Ich entgegnete, daß ich gesund sei und nichts brauchte als Ruhe. Ich wäre es zufrieden, hier in Berlin einsam zu leben; in ein Sanatorium ginge ich nicht mehr.

So stritten wir uns in zwar liebenswürdiger, aber beiderseits mit dem Vorsatz größester Energie gefestigter Art hin und her.

Da kam plötzlich das Gespräch auf Braunshagen. Ich erfuhr zu meinem wahrhaftig nicht geringen Erstaunen, daß C. T. jeden Sonnabend hinüberführe und am Montag erst zurückkehrte. Diese Josephine, von der jedermann begeistert spricht, hat also nicht einmal den Takt, während des Trauerjahres ohne ihren Galan leben zu wollen. Sie läßt ihn sich einladen, und der brave Fritz und Mutter Beer nicken nur gerührt und stiften Ehen.

Ich hütete mich, auch nur ein Wort von all dem zu sprechen, was in mir vorging. Aber ich änderte meine Taktik. Ich setzte es durch, daß ich mit Fritz nach Braunshagen gehe. Die Gäste dürfen bleiben, obgleich der Cerberus Lori kommt. Aber ich werde über der Liebe des schönen Pärchens wachen. Allein, das Wort gebe ich mir, sollen die beiden sich niemals sehen.

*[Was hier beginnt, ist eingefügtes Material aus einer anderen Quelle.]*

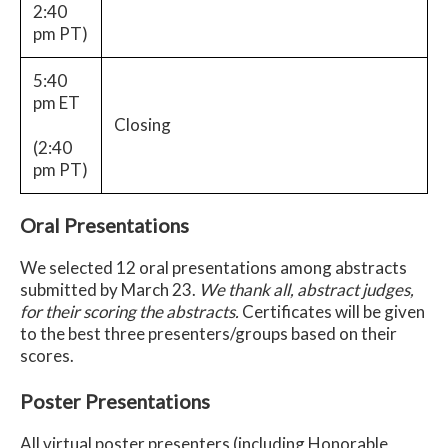
2:40
pm PT)
5:40
pm ET
Closing
(2:40
pm PT)
Oral Presentations
We selected 12 oral presentations among abstracts
submitted by March 23.
We thank all, abstract judges,
for their scoring the abstracts.
Certificates will be given
to the best three presenters/groups based on their
scores.
Poster Presentations
All virtual poster presenters (including Honorable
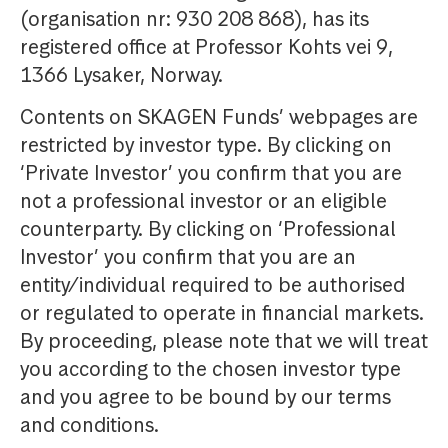
(organisation nr: 930 208 868), has its
registered office at Professor Kohts vei 9,
1366 Lysaker, Norway.
Contents on SKAGEN Funds’ webpages are
restricted by investor type. By clicking on
‘Private Investor’ you confirm that you are
not a professional investor or an eligible
counterparty. By clicking on ‘Professional
Investor’ you confirm that you are an
entity/individual required to be authorised
or regulated to operate in financial markets.
By proceeding, please note that we will treat
you according to the chosen investor type
and you agree to be bound by our terms
and conditions.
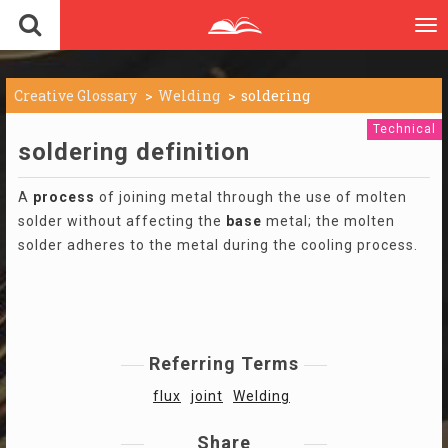
To
nav
Creative Glossary
Welding
soldering
Technical
soldering definition
A
process
of joining metal through the use of molten
solder without affecting the
base
metal; the molten
solder adheres to the metal during the cooling process.
Referring Terms
flux
joint
Welding
Share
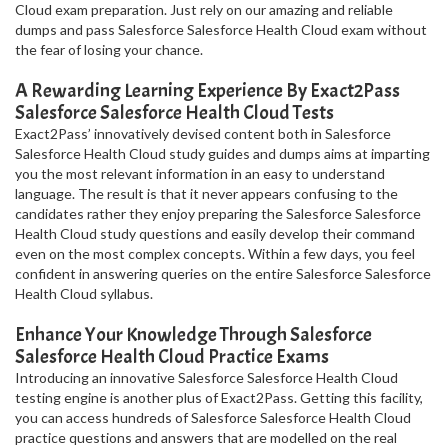
Cloud exam preparation. Just rely on our amazing and reliable
dumps and pass Salesforce Salesforce Health Cloud exam without
the fear of losing your chance.
A Rewarding Learning Experience By Exact2Pass
Salesforce Salesforce Health Cloud Tests
Exact2Pass’ innovatively devised content both in Salesforce
Salesforce Health Cloud study guides and dumps aims at imparting
you the most relevant information in an easy to understand
language. The result is that it never appears confusing to the
candidates rather they enjoy preparing the Salesforce Salesforce
Health Cloud study questions and easily develop their command
even on the most complex concepts. Within a few days, you feel
confident in answering queries on the entire Salesforce Salesforce
Health Cloud syllabus.
Enhance Your Knowledge Through Salesforce
Salesforce Health Cloud Practice Exams
Introducing an innovative Salesforce Salesforce Health Cloud
testing engine is another plus of Exact2Pass. Getting this facility,
you can access hundreds of Salesforce Salesforce Health Cloud
practice questions and answers that are modelled on the real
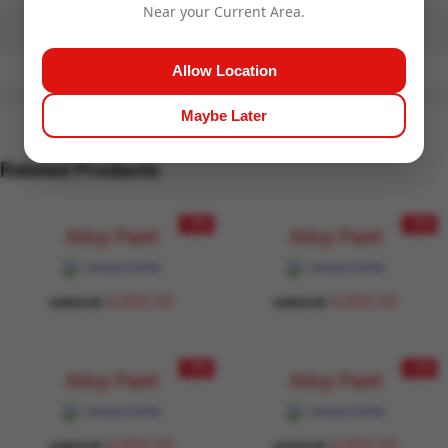
Near your Current Area.
Allow Location
Maybe Later
Related Products
- 9%
- 9%
Alloy Paint
Alloy Paint
Garage Daddy
Garage Daddy
4,350.00
4,350.00
4,800.00
4,800.00
- 9%
- 3%
Alloy Paint
Alloy Paint
Garage Daddy
Garage Daddy
4,350.00
4,350.00
4,800.00
4,500.00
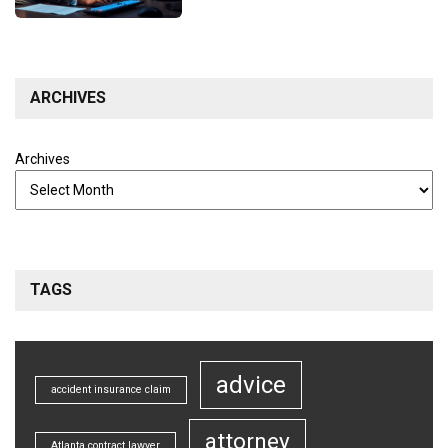
ARCHIVES
Archives
TAGS
advice
accident insurance claim
attorney
Atlanta contract lawyer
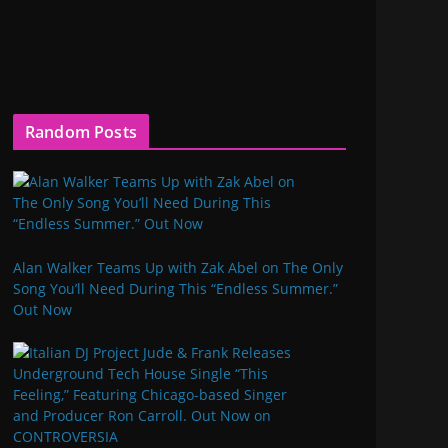
Random Posts
Alan Walker Teams Up with Zak Abel on The Only
Song You’ll Need During This “Endless Summer.”
Out Now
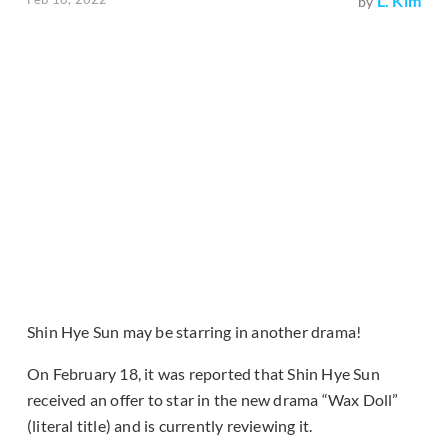
L. Kim
by
Shin Hye Sun may be starring in another drama!
On February 18, it was reported that Shin Hye Sun
received an offer to star in the new drama “Wax Doll”
(literal title) and is currently reviewing it.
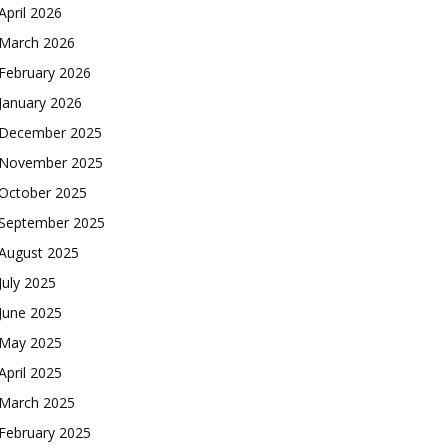
April 2026
March 2026
February 2026
January 2026
December 2025
November 2025
October 2025
September 2025
August 2025
July 2025
June 2025
May 2025
April 2025
March 2025
February 2025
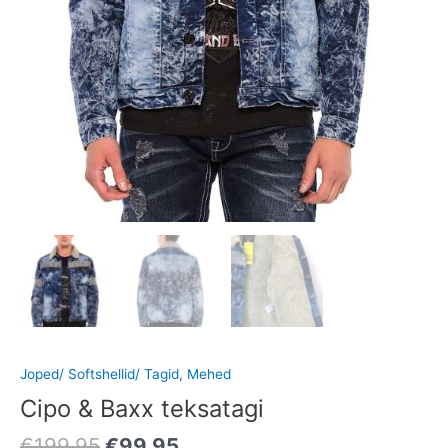
Joped/ Softshellid/ Tagid
,
Mehed
Cipo & Baxx teksatagi
€
199.95
€
99.95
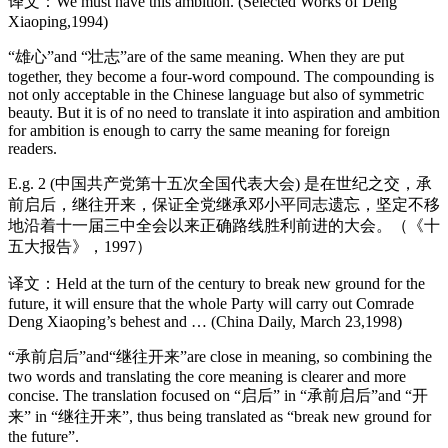
译文：We must have this ambition. (Selected Works of Deng
Xiaoping,1994)
“雄心”and “壮志”are of the same meaning. When they are put
together, they become a four-word compound. The compounding is
not only acceptable in the Chinese language but also of symmetric
beauty. But it is of no need to translate it into aspiration and ambition
for ambition is enough to carry the same meaning for foreign
readers.
E.g. 2 (中国共产党第十五次全国代表大会) 是在世纪之交，承
前启后，继往开来，保证全党继承邓小平同志遗忘，坚定不移
地沿着十一届三中全会以来正确路线胜利前进的大会。（《十
五大报告》，1997）
译文：Held at the turn of the century to break new ground for the
future, it will ensure that the whole Party will carry out Comrade
Deng Xiaoping’s behest and … (China Daily, March 23,1998)
“承前启后”and“继往开来”are close in meaning, so combining the
two words and translating the core meaning is clearer and more
concise. The translation focused on “启后” in “承前启后”and “开
来” in “继往开来”, thus being translated as “break new ground for
the future”.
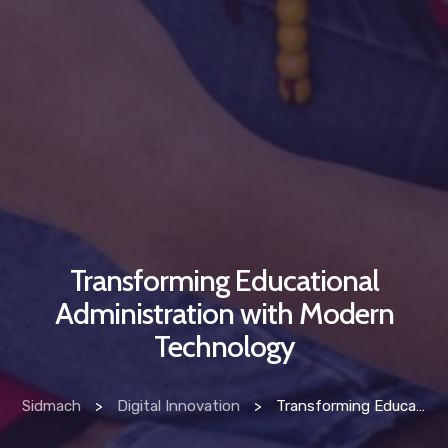
Transforming Educational
Administration with Modern
Technology
Sidmach
>
Digital Innovation
>
Transforming Educational Administration with Modern Technology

Fritz, o dieser Tor, ist fast gerührt von der großen Veränderung, die mit mir vorgeht. Lori will im Sommer auf das Land.

Lori hat nichts gegen den Verwandtentrubel dort.

Lori ist weich und sanft und verzichtet auf Vergnügen.

Lori wird vielleicht doch noch einmal eine ideale Frau.

Jawohl, mein Herr, aber nicht an Ihrer Seite.

 

Braunshagen, 8. Juli.

Das Braunshagener Haus ist groß. Es ist nur ein einfacher, einstöckiger Bau, aber es hat zwei Flügel. Der Mittelbau beherbergt im Unterstock die Wohnräume. Im Oberstock sind die geheiligten Zimmer der Hausfrau, die von ihr selbst eingerichtet sind, und die den Blick über den Park bis weithin zum Horizont haben, wo Felder, Wälder, Seen liegen.

Der rechte Flügel, der den Blick auch in den Park hat, ist für Herrn Granier und Bubi eingerichtet. Der linke Flügel, dessen Fenster auf das Wasser und die stille, kleine Mühle sehen, gehört den Fremden.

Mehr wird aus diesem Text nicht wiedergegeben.